Bonobos stumbled onto the Guideshops concept after opening fitting rooms in the lobby of its New York head office in 2011 when it was training a direct sales force. “We were hitting a million dollars in revenue right out of our lobby in 90 days,” says Dunn. “That was a lot of growth when our revenue was about US$15m.”

He says the company took away two lessons from the fitting rooms. “We realized that people still love to touch, feel and try on clothes, and nothing about the digital world is going to change that. But we also knew e-commerce had trained people to accept that the moment of purchase doesn’t have to be the moment of delivery,” he says. “The entire industry is built upon a false premise, which is there is some incredible joy that comes from the gratification of buying a product and immediately having it on-person.” For its typical customer – urban, mobile and time poor – taking their goods home is, if anything, a nuisance. “Now a guy can make a purchase – and continue on with his day without carrying it around,” says Dunn.

One of the key metrics Bonobos follows is its Net Promoter Score, an indicator of how likely customers are to recommend their experience to others. The score for its website is in the mid-70s, well above the industry average. The score for its Guideshops is consistently in the mid-80s. Dunn says this is because its sales people don’t have to manage inventory and can focus solely on providing attentive one-to-one service.

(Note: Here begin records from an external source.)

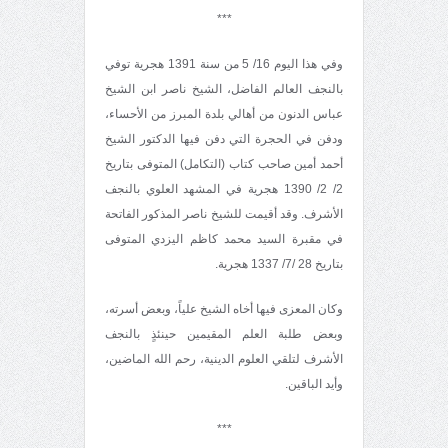
***
وفي هذا اليوم 16/ 5 من سنة 1391 هجرية توفي
بالنجف العالم الفاضل، الشيخ ناصر ابن الشيخ
عباس الدنون من أهالي بلدة المبرز من الأحساء،
ودفن في الحجرة التي دفن فيها الدكتور الشيخ
أحمد أمين صاحب كتاب (التكامل) المتوفى بتاريخ
2/ 2/ 1390 هجرية في المشهد العلوي بالنجف
الأشرف. وقد أقيمت للشيخ ناصر المذكور الفاتحة
في مقبرة السيد محمد كاظم اليزدي المتوفى
بتاريخ 28 /7/ 1337 هجرية.
وكان المعزى فيها أخاه الشيخ علياً، وبعض أسرته،
وبعض طلبة العلم المقيمين حينئذٍ بالنجف
الأشرف لتلقي العلوم الدينية، رحم الله الماضين،
وأيد الباقين.
***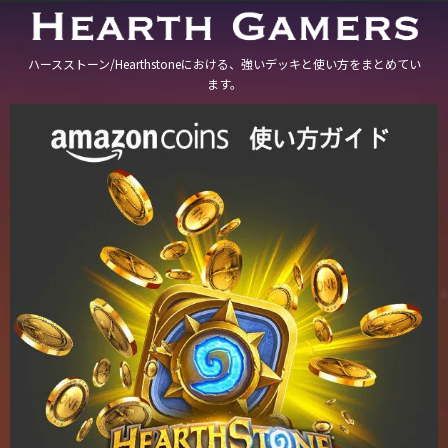
ハースストーン/Hearthstoneにおける、強いデッキと使い方をまとめてい
ます。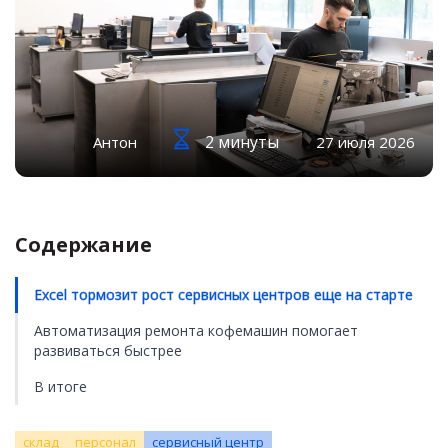
2 минуты
Антон
27 июля 2026
Содержание
Excel тормозит рост сервисных центров еще на старте
Автоматизация ремонта кофемашин помогает
развиваться быстрее
В итоге
склад
персонал
сервисный центр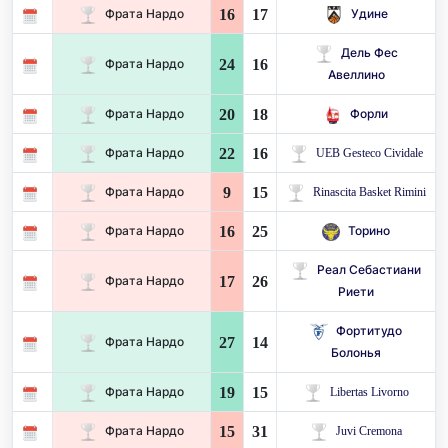
16
17
Фрата Нардо
Удине
Дель Фес
24
16
Фрата Нардо
Авеллино
20
18
Фрата Нардо
Форли
22
16
Фрата Нардо
UEB Gesteco Cividale
9
15
Фрата Нардо
Rinascita Basket Rimini
16
25
Фрата Нардо
Торино
Реал Себастиани
17
26
Фрата Нардо
Риети
Фортитудо
27
14
Фрата Нардо
Болонья
19
15
Фрата Нардо
Libertas Livorno
15
31
Фрата Нардо
Juvi Cremona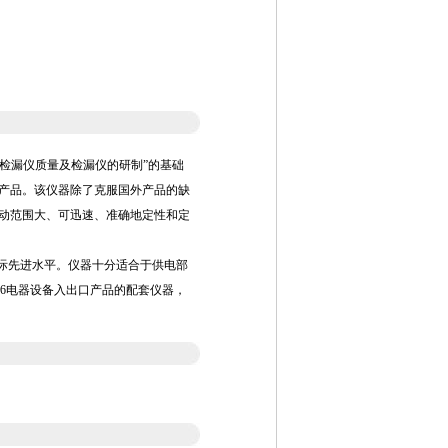
F6检漏仪质量及检漏仪的研制”的基础
产品。该仪器除了克服国外产品的缺
动范围大、可迅速、准确地定性和定
国际先进水平。仪器十分适合于供电部
6电器设备入出口产品的配套仪器，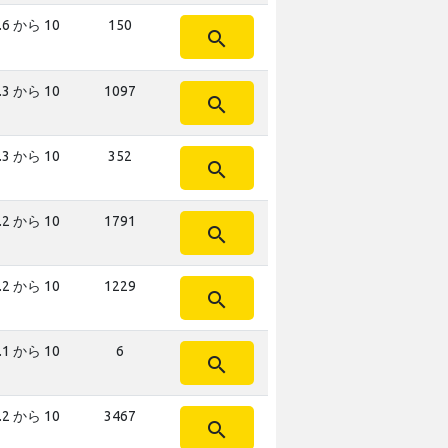
.6 から 10
150
search
.3 から 10
1097
search
.3 から 10
352
search
.2 から 10
1791
search
.2 から 10
1229
search
.1 から 10
6
search
.2 から 10
3467
search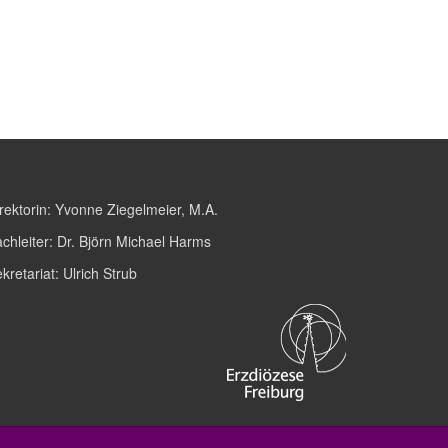
rektorin:
Yvonne Ziegelmeier, M.A.
chleiter:
Dr. Björn Michael Harms
kretariat:
Ulrich Strub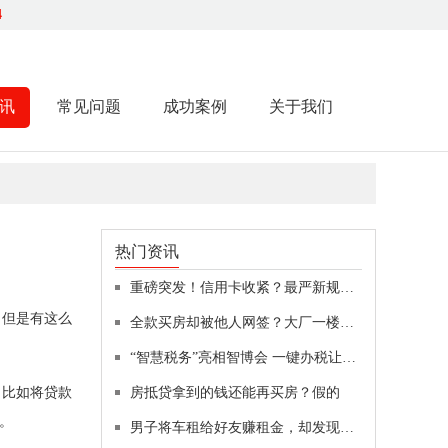
4
讯
常见问题
成功案例
关于我们
热门资讯
重磅突发！信用卡收紧？最严新规：不得用于偿还贷款、投资！女子举报“前婆婆”吃空响：前公公也被调查！贝壳遭浑水做空，最新回应
。但是有这么
全款买房却被他人网签？大厂一楼盘被指“一房二卖”
“智慧税务”亮相智博会 一键办税让纳税人“最多跑一次”
，比如将贷款
房抵贷拿到的钱还能再买房？假的
。
男子将车租给好友赚租金，却发现已被好友拿去抵押贷款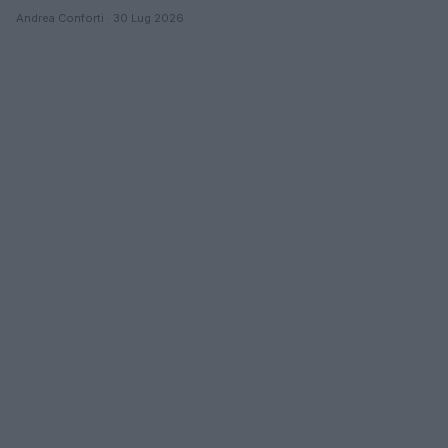
Andrea Conforti · 30 Lug 2026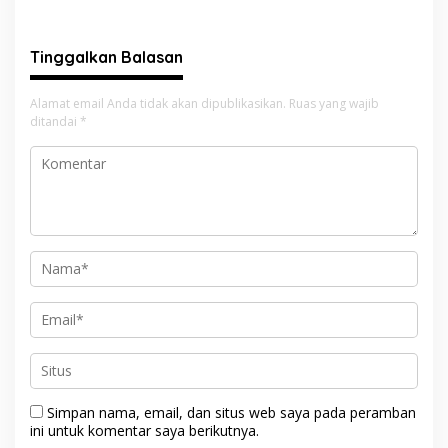
Akan Berhenti
dengan Pria Tak Dikenal
Tinggalkan Balasan
Alamat email Anda tidak akan dipublikasikan.
Ruas yang wajib
ditandai
*
Simpan nama, email, dan situs web saya pada peramban
ini untuk komentar saya berikutnya.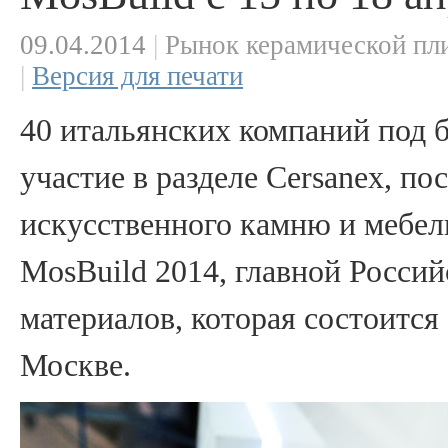
09.04.2014
|
Рынок керамической пли
|
Версия для печати
40 итальянских компаний под б
участие в разделе Cersanex, п
искусственного камню и мебел
MosBuild 2014, главной Росси
материалов, которая состоится 
Москве.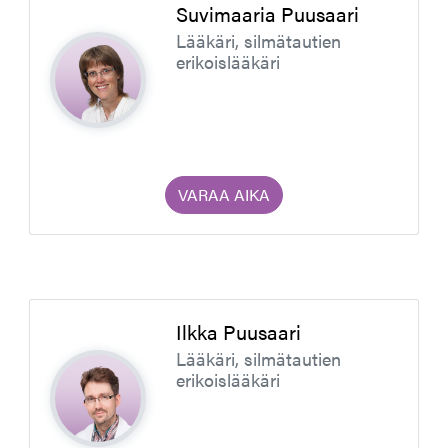
Suvimaaria Puusaari
Lääkäri, silmätautien
erikoislääkäri
VARAA AIKA
Ilkka Puusaari
Lääkäri, silmätautien
erikoislääkäri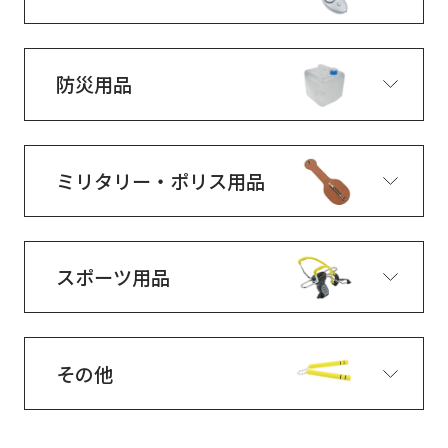
防災用品
ミリタリー・ポリス用品
スポーツ用品
その他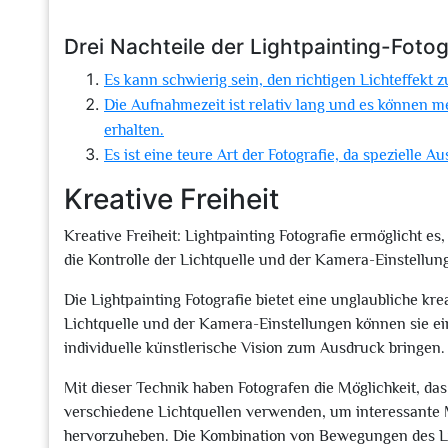
Drei Nachteile der Lightpainting-Fotog
Es kann schwierig sein, den richtigen Lichteffekt z
Die Aufnahmezeit ist relativ lang und es können 
erhalten.
Es ist eine teure Art der Fotografie, da spezielle A
Kreative Freiheit
Kreative Freiheit: Lightpainting Fotografie ermöglicht es,
die Kontrolle der Lichtquelle und der Kamera-Einstellun
Die Lightpainting Fotografie bietet eine unglaubliche krea
Lichtquelle und der Kamera-Einstellungen können sie einz
individuelle künstlerische Vision zum Ausdruck bringen.
Mit dieser Technik haben Fotografen die Möglichkeit, da
verschiedene Lichtquellen verwenden, um interessante 
hervorzuheben. Die Kombination von Bewegungen des Lic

“The Guideshops are enhancing the consumer affinity with Bonobos, which is extremely difficult to do with in-person service,” says Dunn, who learned the pitfalls of traditional retail service as a student, when he worked as a salesperson at a famous upscale fashion brand. “We’ve made the job at retail about delivering great service and not about playing defense against inventory and customers all day.”

Because of the Guideshops’ relatively small size (average sq. ft.: 1,000) and the fact the spaces are essentially showrooms, Dunn says the shops become profitable far quicker than traditional stores – typically within six months of opening. Encouraged by its bricks-and-mortar success, Bonobos formed a partnership to sell its pants in Nordstrom stores, where they’ve become the retailer’s top-selling chino.

The company is on its way to becoming a full menswear company with mass awareness. “We’ve come to realize physical retail isn’t going to compete with our online experience but fundamentally enhances this idea of better choice of fit and better customer service in menswear,” says Dunn. “We’re in no way declaring a victory on our business model yet – because we have more work to do – but we’ve been incredibly encouraged so far.” 

The rise of Bonobos

  • These pants don’t fit. Stanford Business School student – and self-taught amateur tailor – Brian Spaly decides the only way to get pants that fit him is to launch his own company.
  • What’s in a name? For reasons that may never be entirely clear, Spaly and new CEO Andy Dunn study a list of prospective names and choose ‘bonobos’ after a species of chimpanzee.
  • Wall Street invests. Dunn raises investment capital for Bonobos. Just as significantly, the company acquires a cult following among the city’s financiers after New York magazine hails them as “sexy-man pants.”
  • Training pays. Bonobos discovers the power of bricks and mortar when training a sales force at its head office – and changes its strategy, using compact ‘Guideshops’ to diversify its products and attract new customers. In 2014, the company raises US$55m to finance the expansion of its American network of Guideshops.